Vale of Evesham Worcestershire
The mansion called ‘Prospect House’ late the residence of George Day Esq., consisting of an elegant Entrance Hall, lofty & well-proportioned Dining and Drawing Room, large Library, excellent Housekeeper’s rooms, large storeroom, Kitchen and Offices, attached is a large walled Garden & altogether constituting a most desirable residence for a genteel family, the approach being by a Paved Colonnade and verandah leading from a Shrubbery and Pleasure Grounds, laid out with great taste and judgment, together with two hundred and one acres of exceedingly rich and fertile Meadow, Pasture and Arable land, all adjoining and contiguous to the Mansion and now occupied therewith by a most respectable tenant, at the rent of £600 per annum whose term therein may be made to expire at Lady Day.
No indication of bedrooms, bathrooms, dressing rooms etc.
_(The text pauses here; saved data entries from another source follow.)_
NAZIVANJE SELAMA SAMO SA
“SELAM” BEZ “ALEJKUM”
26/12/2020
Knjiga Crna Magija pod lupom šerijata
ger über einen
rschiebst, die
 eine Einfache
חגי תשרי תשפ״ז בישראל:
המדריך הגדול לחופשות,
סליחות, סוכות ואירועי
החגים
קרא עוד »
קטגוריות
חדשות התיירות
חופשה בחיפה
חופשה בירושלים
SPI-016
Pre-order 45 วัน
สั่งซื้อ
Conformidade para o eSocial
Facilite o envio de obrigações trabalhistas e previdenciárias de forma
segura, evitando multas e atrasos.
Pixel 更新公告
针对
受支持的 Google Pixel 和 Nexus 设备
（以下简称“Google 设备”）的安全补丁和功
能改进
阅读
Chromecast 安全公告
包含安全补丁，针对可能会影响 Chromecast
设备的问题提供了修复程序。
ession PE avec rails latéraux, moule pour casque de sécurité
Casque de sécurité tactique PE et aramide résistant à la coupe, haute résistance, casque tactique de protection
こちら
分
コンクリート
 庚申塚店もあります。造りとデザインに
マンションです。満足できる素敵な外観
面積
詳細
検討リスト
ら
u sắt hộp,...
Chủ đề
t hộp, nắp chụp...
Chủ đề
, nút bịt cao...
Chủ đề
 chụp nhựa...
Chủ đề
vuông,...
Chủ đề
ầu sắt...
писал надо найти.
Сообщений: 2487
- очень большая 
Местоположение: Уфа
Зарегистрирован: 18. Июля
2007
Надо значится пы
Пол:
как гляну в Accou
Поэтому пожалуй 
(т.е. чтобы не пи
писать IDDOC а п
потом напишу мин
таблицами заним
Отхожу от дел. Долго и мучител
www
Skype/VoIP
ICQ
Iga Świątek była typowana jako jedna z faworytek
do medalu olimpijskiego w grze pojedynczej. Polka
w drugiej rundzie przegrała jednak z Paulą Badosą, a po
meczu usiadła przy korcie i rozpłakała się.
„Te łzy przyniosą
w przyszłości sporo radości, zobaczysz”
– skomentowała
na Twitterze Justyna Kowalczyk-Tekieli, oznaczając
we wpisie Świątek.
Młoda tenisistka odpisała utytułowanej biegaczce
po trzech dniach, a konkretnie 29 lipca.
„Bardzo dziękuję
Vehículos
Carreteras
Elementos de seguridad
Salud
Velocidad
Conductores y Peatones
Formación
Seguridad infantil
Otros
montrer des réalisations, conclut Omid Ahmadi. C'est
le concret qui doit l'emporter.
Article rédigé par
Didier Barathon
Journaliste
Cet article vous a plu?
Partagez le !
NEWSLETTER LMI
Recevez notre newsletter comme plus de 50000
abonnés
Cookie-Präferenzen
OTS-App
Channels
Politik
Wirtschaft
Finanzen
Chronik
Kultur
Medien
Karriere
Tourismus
What does exist is a photograph of the house much as it must have looked originally, taken from a steel engraving, date unknown.

George Day's Descendants
Of the five of George Day's ten children that survived at the time of his death, Ann Fereday, Elizabeth Tull, William Henry Day and Louisa Day (later Drury), all died without surviving issue.
George’s daughter, the younger Mary from whom I am descended, married Joseph John Horton, a general practitioner/surgeon in 1834 and they lived in Bradford Street, Birmingham where they had nine children several of whom became pharmacists, dentists or doctors. The Hortons also owned at one time, prior to the Industrial Revolution, a large amount of land including a deer park adjacent to Bradford Street but this had gradually been sold off and built upon.